DATA TO EXAMINE:
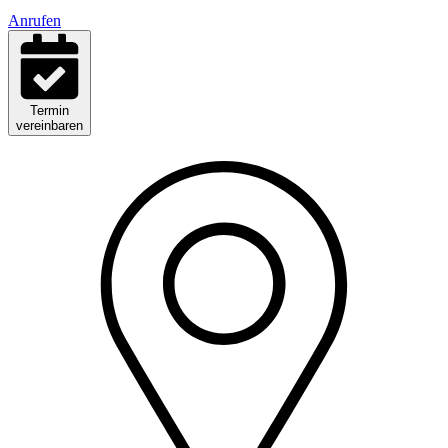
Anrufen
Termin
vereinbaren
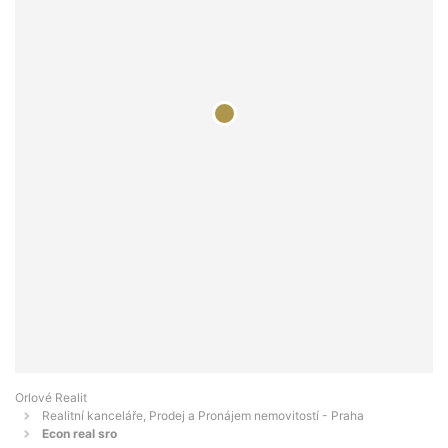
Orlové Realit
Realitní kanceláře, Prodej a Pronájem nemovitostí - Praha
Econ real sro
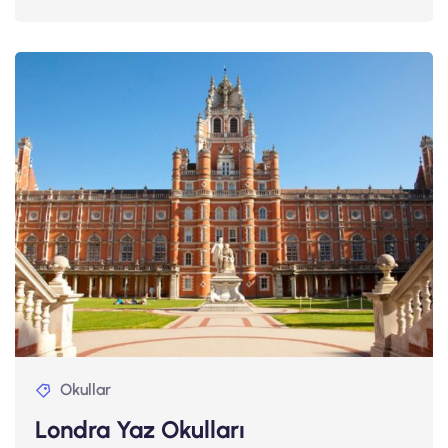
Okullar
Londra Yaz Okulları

==

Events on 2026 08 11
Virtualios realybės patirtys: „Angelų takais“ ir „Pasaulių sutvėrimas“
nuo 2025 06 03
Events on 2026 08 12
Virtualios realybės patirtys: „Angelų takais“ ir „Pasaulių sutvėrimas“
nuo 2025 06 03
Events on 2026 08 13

--

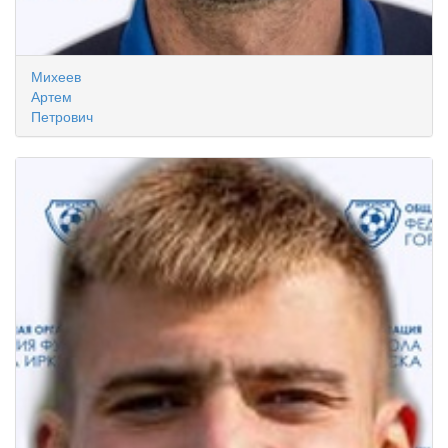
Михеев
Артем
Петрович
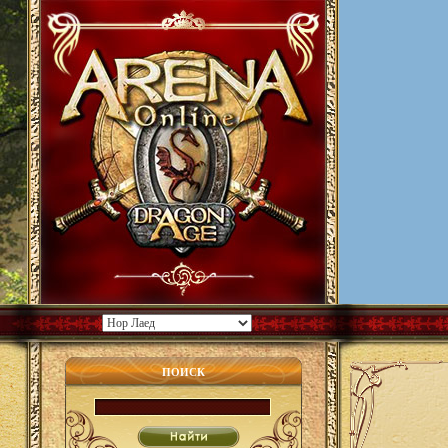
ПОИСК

WORK INSTRUCTION: Above are the records; repeat exactly the lines from the one holding "Events on 2026 08 12" down to the one holding "Events on 2026 08 13", end lines included.

TASK RESULT:
Events on 2026 08 12
Virtualios realybės patirtys: „Angelų takais“ ir „Pasaulių sutvėrimas“
nuo 2025 06 03
Events on 2026 08 13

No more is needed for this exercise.